Profiling Python - Python

Profiling an application means to be able to sketch an image about what is going on behind the scenes when you execute a program.

The sys module is able to perform a very simple profiling task by telling you a little bit about what is going on after each function, method, or specific line gets executed.

sys.setprofiler(profiler_function)— This function implements a source code profiler, which identifies a function that must be executed whenever a function or method is called.

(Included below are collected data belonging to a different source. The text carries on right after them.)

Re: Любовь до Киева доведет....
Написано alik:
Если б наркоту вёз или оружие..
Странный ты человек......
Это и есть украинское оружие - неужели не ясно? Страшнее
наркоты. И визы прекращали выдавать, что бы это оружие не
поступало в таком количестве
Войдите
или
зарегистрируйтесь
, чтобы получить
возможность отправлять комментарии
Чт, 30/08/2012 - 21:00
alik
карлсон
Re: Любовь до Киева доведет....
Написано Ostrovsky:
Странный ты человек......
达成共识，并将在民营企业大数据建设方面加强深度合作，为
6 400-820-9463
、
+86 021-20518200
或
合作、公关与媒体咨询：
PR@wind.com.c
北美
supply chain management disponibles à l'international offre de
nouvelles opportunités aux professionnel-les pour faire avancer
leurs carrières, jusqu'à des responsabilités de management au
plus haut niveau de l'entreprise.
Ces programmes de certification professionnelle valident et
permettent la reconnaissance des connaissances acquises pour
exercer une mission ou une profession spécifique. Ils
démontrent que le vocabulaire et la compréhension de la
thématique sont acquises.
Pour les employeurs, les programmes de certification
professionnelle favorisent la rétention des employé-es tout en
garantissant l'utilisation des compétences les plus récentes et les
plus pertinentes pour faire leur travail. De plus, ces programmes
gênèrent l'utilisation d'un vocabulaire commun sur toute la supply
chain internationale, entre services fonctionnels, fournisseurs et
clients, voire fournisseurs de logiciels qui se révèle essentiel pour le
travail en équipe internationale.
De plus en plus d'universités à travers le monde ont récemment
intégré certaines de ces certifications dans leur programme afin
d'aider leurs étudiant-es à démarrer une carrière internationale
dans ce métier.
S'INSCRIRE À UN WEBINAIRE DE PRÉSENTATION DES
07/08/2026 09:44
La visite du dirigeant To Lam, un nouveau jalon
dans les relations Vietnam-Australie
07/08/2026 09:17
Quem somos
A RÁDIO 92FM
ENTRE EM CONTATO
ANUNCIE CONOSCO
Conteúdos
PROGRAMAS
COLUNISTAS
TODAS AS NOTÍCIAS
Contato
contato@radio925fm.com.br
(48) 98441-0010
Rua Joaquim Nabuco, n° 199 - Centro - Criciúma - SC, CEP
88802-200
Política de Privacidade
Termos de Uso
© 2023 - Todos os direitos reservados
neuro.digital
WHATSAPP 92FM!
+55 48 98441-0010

sys.settrace(tracer_function)— The functionality of this function is basically the same one of the setprofiler() function. However, this one is called whenever a new line is executed.

>>> import sys
>>> def profiler(frame, event, arguments):
... print frame.f_code.co_name, frame.f_lineno, event, arguments
...
>>> sys.setprofile(profiler)
? 1 return None
>>> lst = ["Spam","Parrot","Knights"]
? 1 call None
? 1 return None
>>> def showlist(_lst):
... for l in _lst:
... print l
... return _lst
...
? 1 call None
? 1 return None
>>> showlist(lst)
? 1 call None
showlist 1 call None
Spam
Parrot
Knights
showlist 4 return ['Spam','Parrot','Knights']
['Spam', 'Parrot', 'Knights']
? 1 return None
>>> sys.setprofile(None)

If you really want to perform a more complete and accurate study, you need to use the profiler module.

Python Profiler

The information provided here offers a brief overview about how to use the profile module to perform the analysis of the run time performance of a Python program. The original profile module waswritten by Sjoerd Mullender, and later Guido van Rossum applied some changes to it. All the original documentation is copyrighted by James Roskind (see copyright note in Appendix C, "Python Copyright Notices)" , and reproduced here with slight modifications.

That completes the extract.